理論的レベルでは、仁愛の採用は一種の決断である。もちろん、統治の場面で統治者がエゴイズムを採用することを推奨すればろくなことにならないのは明らかなので、統治理論を求める立場からは実践的にはエゴイズムが排除できるかもしれないが、それは功利主義の外部にある問題であるというしかない。(p.99)
これでいいのかなあ。もちろん「論証」はされないだろうが、こういう片付けかたでよいのかどうか。よくあるベンサムに対する批判だと、事実として心理学的利己主義が正しいなら、なんで統治者が功利主義を功利主義を採用するべきだとされるのはなぜか?そもそも統治者は(事実として)自己利益を最大化しようとするのではないか?おそらく安藤先生のやり方は、だからこそ統治される人民が、法と各種サンクションによって統治者に不偏性を強制するのが重要なのじゃってことになるんだろう。「統治功利主義」の問題意識からすればこれで問題をパスできるのか。 うーん。でも人民が何組かに分かれて、力に差があったらどうなるかな。これもうしろで議論されてるはずだからそのとき考えよう。
- 道徳判断と動機付けについては外在主義を採用。はい了解。
- 「演奏会に行ってモーツァルトのオペラを実際に聞いてみたら、・・・ハイドンの室内楽に比較してそれがあまりにも凡庸なので・・・落胆を覚えるとしよう」p.101。うははしびれる。こういう例を書けるだけで凡人ではないのがわかる。ハイドン聞かないといかんですかー。
- 「問題は、理想的自己がなにゆえ蒙昧なる私のことを思い煩うのか、が明らかではない点にある。」p.104。ここわからん。逆じゃないのかな。なぜ蒙昧なる私が理想的自己のことなんか考える必要があるか。あれ、私ここのわかっとらんな。その前の「事実的情報と合理性に於いて理想化された主体が現実の我々に持たせたいと思うだろう欲求の充足と内在的価値を同定する」p.102を読みそこねてたからだ。でもそれでも問題がよくわからんな。むずかしいです。ここらへん、もうちょっと頭悪い読者に親切に書けるような気がするな。

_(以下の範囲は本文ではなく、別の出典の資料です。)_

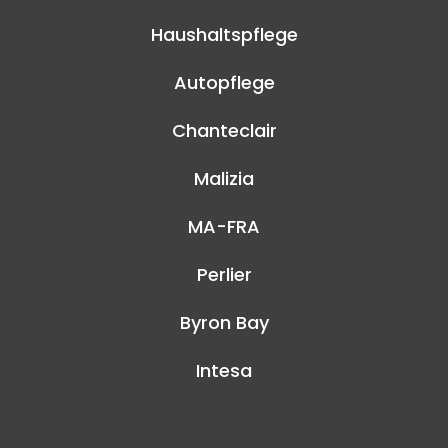
Haushaltspflege
Autopflege
Chanteclair
Malizia
MA-FRA
Perlier
Byron Bay
Intesa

- おそらくこの4.1.2.2の議論は、問題設定自体が安藤先生のオリジナルでその分読者にわかりにくくなってるんじゃないかな。なんか重要なところを見ているようだが、 私にはまだわからん。注意しつつスルーしなければならんなあ。しくしく。
- 4.1.2.4。「快楽は常に正確なのである。自分が快楽を感じているか否かを間違うなどということは殆ど考えられない。」p.112。こういうのをさらっと書けるのがこのひとが問題をよくわかっているのを知らせてくれる。でもこれ、ほんとうかな。「苦しみ」ならそうだと思うんだけど、快楽/喜びもそうかな。苦痛だとどうか。sufferingのようなそれに対応する欲求が必ずともなっているものと、快楽や苦痛のような感覚についてもそういうことがいえるかな。言えるるか。ある意味では言えそうだな。快を感じていればそれはまちがいなく快だ。でも快を感じているときにはつねにそれを意識しているかな。あれ、そういう意味ではないのか。んじゃ「殆ど~ない」と限定する意味はなにか。「絶対に~ない」じゃないのか。安藤先生はなにを考えてるんだろうか。めずらしく腰ひけた表現だから気になってくるな。快楽と苦痛の非対称性にも注意。私は正義とかそういうのにはあんまり興味ないんだけど、こういうのはおもしろいねえ。私にとって功利主義が魅力あるのは、むしろこういう価値の理論を含まざるをえないからだ。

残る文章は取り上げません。